I have a friend who needs decals for a  1950's Western Flyer X53 I have the seat mast and fork decals but need the tank decals. If you have good close-up pixs and are willing to share them (.jpgs are fine) I will make you a set of them.
Thank You,
Bruce Crawford


----------



## MaxGlide (Feb 6, 2011)

i could use a tank decal as well for the x 53


----------



## Fltwd57 (Feb 6, 2011)

Bruce, I'll take a few pics of mine for you tomorrow.. PM me with your email address and I'll send you some close-ups.
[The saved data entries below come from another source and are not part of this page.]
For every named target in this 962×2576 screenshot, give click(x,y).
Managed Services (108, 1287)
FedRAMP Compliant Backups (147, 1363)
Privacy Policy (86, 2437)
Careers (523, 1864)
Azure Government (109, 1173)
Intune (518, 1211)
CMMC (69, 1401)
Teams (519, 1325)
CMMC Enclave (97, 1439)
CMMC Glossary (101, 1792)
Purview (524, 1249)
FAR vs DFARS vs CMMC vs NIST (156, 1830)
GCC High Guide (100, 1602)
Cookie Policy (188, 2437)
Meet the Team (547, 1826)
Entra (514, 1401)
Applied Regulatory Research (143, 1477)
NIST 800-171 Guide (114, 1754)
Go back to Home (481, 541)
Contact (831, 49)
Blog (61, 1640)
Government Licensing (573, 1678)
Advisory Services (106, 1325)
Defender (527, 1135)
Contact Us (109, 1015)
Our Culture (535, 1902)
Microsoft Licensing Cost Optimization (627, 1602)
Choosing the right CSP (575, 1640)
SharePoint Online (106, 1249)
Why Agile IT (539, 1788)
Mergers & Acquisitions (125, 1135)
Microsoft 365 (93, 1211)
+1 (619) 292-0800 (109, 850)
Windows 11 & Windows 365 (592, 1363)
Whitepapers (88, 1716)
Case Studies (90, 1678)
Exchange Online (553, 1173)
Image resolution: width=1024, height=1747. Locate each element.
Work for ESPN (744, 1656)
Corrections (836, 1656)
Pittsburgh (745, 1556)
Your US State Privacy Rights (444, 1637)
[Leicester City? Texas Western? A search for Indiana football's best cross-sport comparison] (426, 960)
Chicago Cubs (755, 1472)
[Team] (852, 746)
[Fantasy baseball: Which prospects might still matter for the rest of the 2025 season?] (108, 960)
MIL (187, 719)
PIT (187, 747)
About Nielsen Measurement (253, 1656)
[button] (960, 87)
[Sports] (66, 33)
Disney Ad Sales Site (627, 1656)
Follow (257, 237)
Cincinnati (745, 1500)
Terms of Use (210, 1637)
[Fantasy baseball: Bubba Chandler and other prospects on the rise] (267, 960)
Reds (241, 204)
No need to make me a set of decals, you can give them to MaxGlide.


----------



## fordsnake (Feb 6, 2011)

Hey, don't forget scrubbinrims, I'm sure he's looking too?


----------



## scrubbinrims (Feb 6, 2011)

Thanks for the shout out fordsnake.
Yes, I have an extensive x-53 restoration on my hands...only missing decals and the fender reflector bridge, but probably will  have to upgrade wheels as well.
No snow here and I was outside working on them (now 2- thanks yeshoney), putting some extra stuff on ebay tonight.
Pretty cool how it all fits together.
My decals are faded and you probably couldn't extrapolate from what I have.
If you get them made,  please  drop me a line and if you want to make a decal for a higgins jetflow, lmk as I have a good sponsor and I haven't seen them available.
Thanks,  Chris


----------



## MaxGlide (Mar 25, 2011)

*Thanks!*

] Just wanted to thank you for the decals, they look great and will look AWESOME on my x-53!


----------